[Start of section]

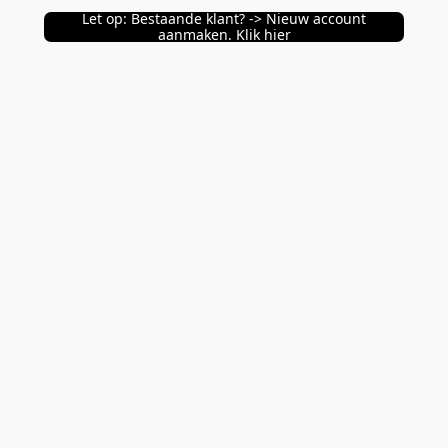
Let op: Bestaande klant? -> Nieuw account
aanmaken. Klik hier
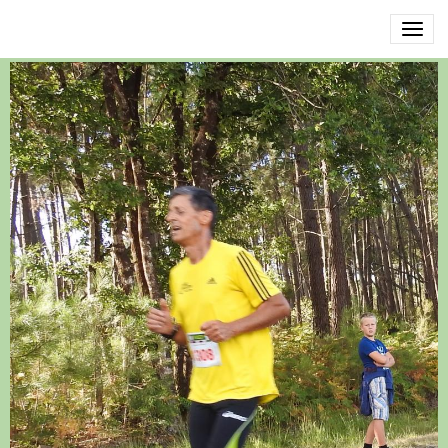
DSCN3502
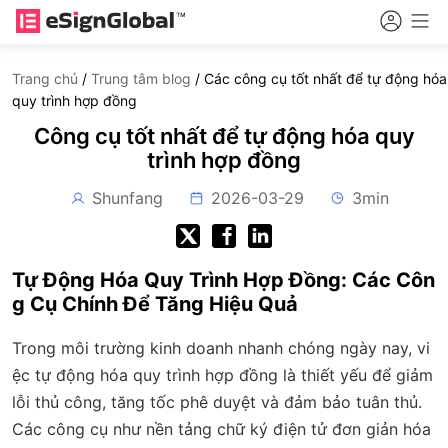
Trang chủ
/
Trung tâm blog
/
Các công cụ tốt nhất để tự động hóa
quy trình hợp đồng
Công cụ tốt nhất để tự động hóa quy
trình hợp đồng
Shunfang
2026-03-29
3min
Tự Động Hóa Quy Trình Hợp Đồng: Các Côn
g Cụ Chính Để Tăng Hiệu Quả
Trong môi trường kinh doanh nhanh chóng ngày nay, vi
ệc tự động hóa quy trình hợp đồng là thiết yếu để giảm
lỗi thủ công, tăng tốc phê duyệt và đảm bảo tuân thủ.
Các công cụ như nền tảng chữ ký điện tử đơn giản hóa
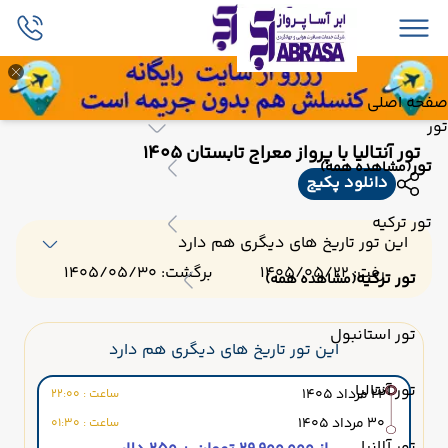
صفحه اصلی
تور
تور آنتالیا با پرواز معراج تابستان 1405
تور
(مشاهده همه)
دانلود پکیج
تور ترکیه
این تور تاریخ های دیگری هم دارد
رفت: 1405/05/22
برگشت: 1405/05/30
تور ترکیه
(مشاهده همه)
تور استانبول
این تور تاریخ های دیگری هم دارد
تور آنتالیا
22 مرداد 1405
ساعت : 22:00
30 مرداد 1405
ساعت : 01:30
تور آلانیا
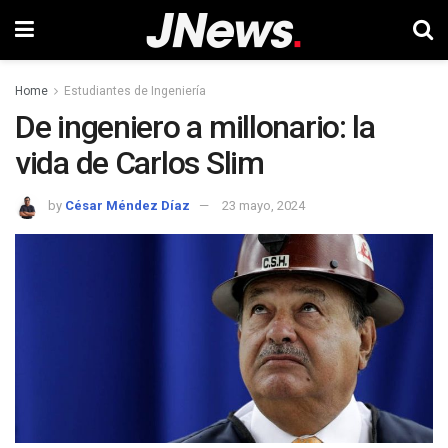
Home
Estudiantes de Ingeniería
De ingeniero a millonario: la
vida de Carlos Slim
by
César Méndez Díaz
23 mayo, 2024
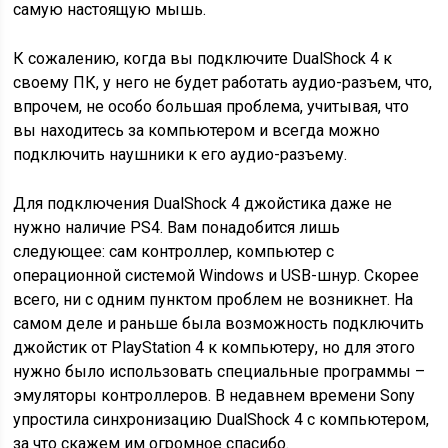
самую настоящую мышь.
К сожалению, когда вы подключите DualShock 4 к
своему ПК, у него не будет работать аудио-разъем, что,
впрочем, не особо большая проблема, учитывая, что
вы находитесь за компьютером и всегда можно
подключить наушники к его аудио-разъему.
Для подключения DualShock 4 джойстика даже не
нужно наличие PS4. Вам понадобится лишь
следующее: сам контроллер, компьютер с
операционной системой Windows и USB-шнур. Скорее
всего, ни с одним пунктом проблем не возникнет. На
самом деле и раньше была возможность подключить
джойстик от PlayStation 4 к компьютеру, но для этого
нужно было использовать специальные программы –
эмуляторы контроллеров. В недавнем времени Sony
упростила синхронизацию DualShock 4 с компьютером,
за что скажем им огромное спасибо.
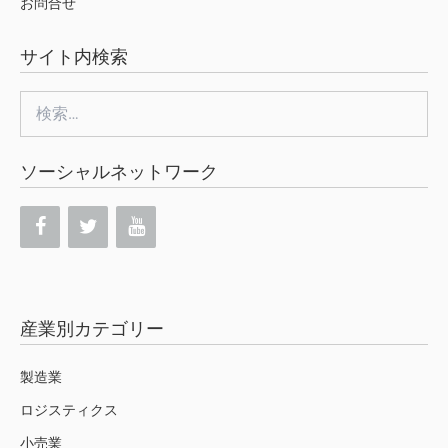
お問合せ
サイト内検索
検
索:
ソーシャルネットワーク
産業別カテゴリー
製造業
ロジスティクス
小売業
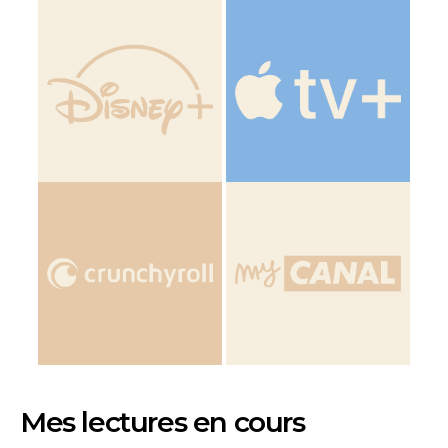
Mes lectures en cours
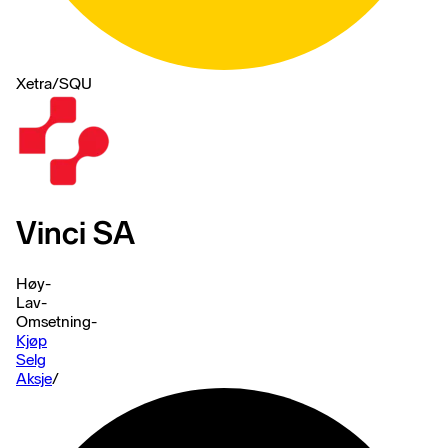
Xetra
/
SQU
Vinci SA
Høy
-
Lav
-
Omsetning
-
Kjøp
Selg
Aksje
/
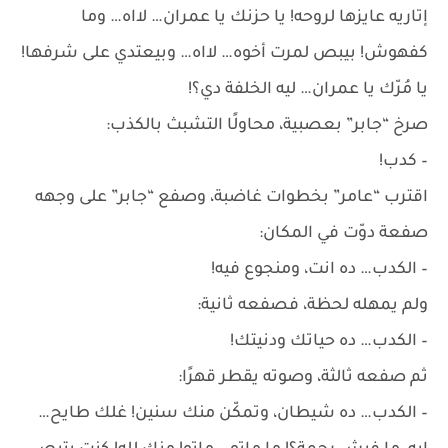
إتاريه عايزها لروحه! يا حزنك يا عمران… لااه… وما
كفهوش! بيبص لمرت أخوه… لااه… وبيعتدي على شرفها!
يا مُرّك يا عمران… ليه الخلفة دي؟!
صرخ “جابر” بعصبية، محاولًا التشبث بالكذب:
– كدب!
اقترب “عامر” بخطوات غاضبة، وصفع “جابر” على وجهه
صفعة دوّت في المكان:
– الكدب… ده انت، ومنجوع فيه!
ولم يمهله لحظة، فصفعه ثانية:
– الكدب… ده حياتك ودنيتك!
ثم صفعه ثالثة، وصوته يقطر قهرًا:
– الكدب… ده شيطان، وتمكّن منك سنين! غلك طايح…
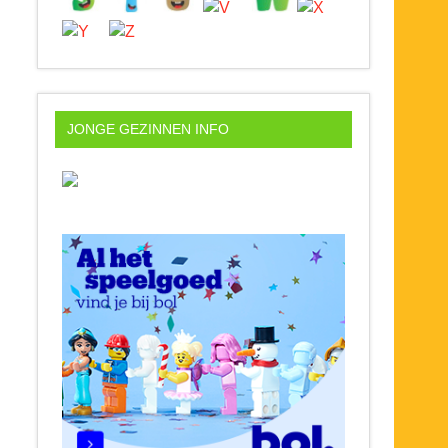
JONGE GEZINNEN INFO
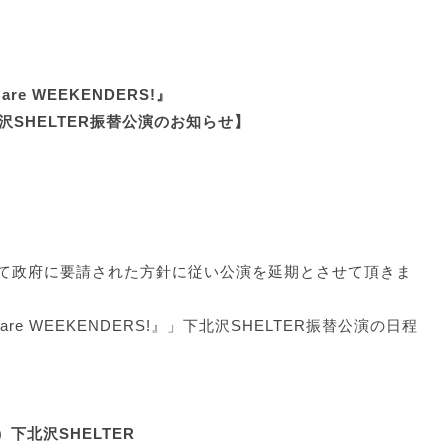
e are WEEKENDERS!』
下北沢SHELTER振替公演のお知らせ】
て政府に要請された⽅針に従い公演を延期とさせて頂きま
『We are WEEKENDERS!』」下北沢SHELTER振替公演の日程
）下北沢SHELTER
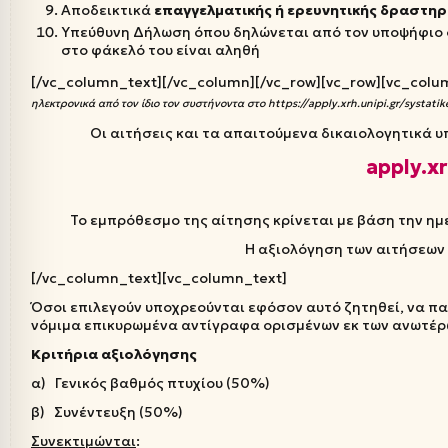
Αποδεικτικά
επαγγελματικής
ή ερευνητικής δραστηρ
Υπεύθυνη Δήλωση όπου δηλώνεται από τον υποψήφιο ό
στο φάκελό του είναι αληθή
[/vc_column_text][/vc_column][/vc_row][vc_row][vc_colu
ηλεκτρονικά από τον ίδιο τον συστήνοντα στο https://apply.xrh.unipi.gr/systatik
Οι αιτήσεις και τα απαιτούμενα δικαιολογητικά 
apply.xr
Το εμπρόθεσμο της αίτησης κρίνεται με βάση την η
Η αξιολόγηση των αιτήσεων
[/vc_column_text][vc_column_text]
Όσοι επιλεγούν υποχρεούνται εφόσον αυτό ζητηθεί, να 
νόμιμα επικυρωμένα αντίγραφα ορισμένων εκ των ανωτέρ
Κριτήρια αξιολόγησης
α) Γενικός βαθμός πτυχίου (50%)
β) Συνέντευξη (50%)
Συνεκτιμώνται
:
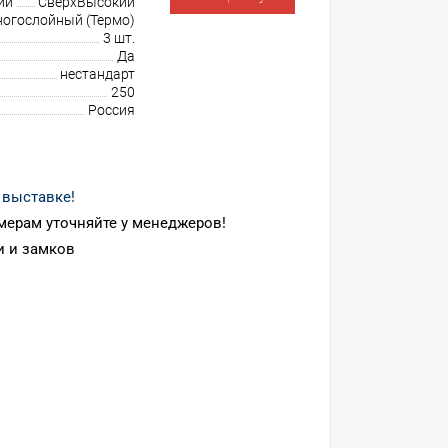
ии
СверхВысокий
огослойный (Термо)
3 шт.
Да
нестандарт
250
Россия
 выставке!
мерам уточняйте у менеджеров!
 и замков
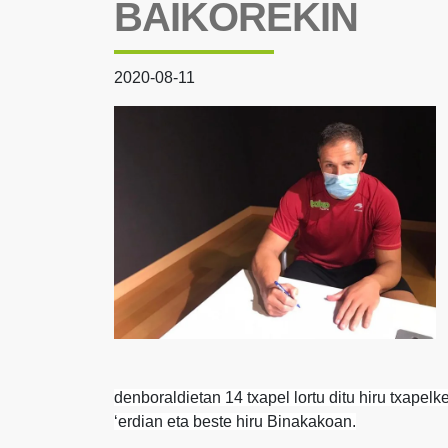
BAIKOREKIN
2020-08-11
denboraldietan 14 txapel lortu ditu hiru txapelk
‘erdian eta beste hiru Binakakoan.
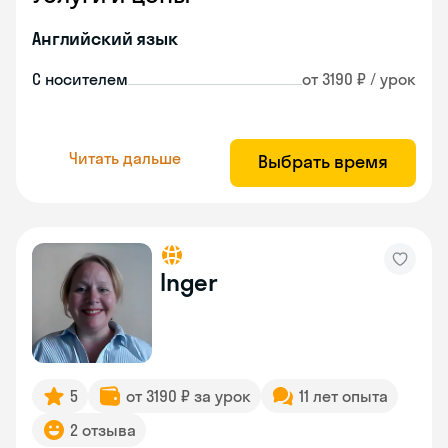
Английский язык
С носителем
от 3190 ₽ / урок
Читать дальше
Выбрать время
Inger
5
от 3190 ₽ за урок
11 лет опыта
2 отзыва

[End of section]

● **EXERCISE**: The line containing "Для подключения DualShock 4 джойстика даже не" marks the end: transcribe every line from the start of the listing up to and including it, minus the pictures.

● **OUTPUT BELOW**:
Let op: Bestaande klant? -> Nieuw account
aanmaken. Klik hier
DSCN3502
Trang chủ
/
Trung tâm blog
/
Các công cụ tốt nhất để tự động hóa
quy trình hợp đồng
Công cụ tốt nhất để tự động hóa quy
trình hợp đồng
Shunfang
2026-03-29
3min
Tự Động Hóa Quy Trình Hợp Đồng: Các Côn
g Cụ Chính Để Tăng Hiệu Quả
Trong môi trường kinh doanh nhanh chóng ngày nay, vi
ệc tự động hóa quy trình hợp đồng là thiết yếu để giảm
lỗi thủ công, tăng tốc phê duyệt và đảm bảo tuân thủ.
Các công cụ như nền tảng chữ ký điện tử đơn giản hóa
صفحه اصلی
تور
تور آنتالیا با پرواز معراج تابستان 1405
تور
(مشاهده همه)
دانلود پکیج
تور ترکیه
این تور تاریخ های دیگری هم دارد
رفت: 1405/05/22
برگشت: 1405/05/30
تور ترکیه
(مشاهده همه)
تور استانبول
این تور تاریخ های دیگری هم دارد
تور آنتالیا
22 مرداد 1405
ساعت : 22:00
30 مرداد 1405
ساعت : 01:30
تور آلانیا
Home
Estudiantes de Ingeniería
De ingeniero a millonario: la
vida de Carlos Slim
by
César Méndez Díaz
23 mayo, 2024
самую настоящую мышь.
К сожалению, когда вы подключите DualShock 4 к
своему ПК, у него не будет работать аудио-разъем, что,
впрочем, не особо большая проблема, учитывая, что
вы находитесь за компьютером и всегда можно
подключить наушники к его аудио-разъему.
Для подключения DualShock 4 джойстика даже не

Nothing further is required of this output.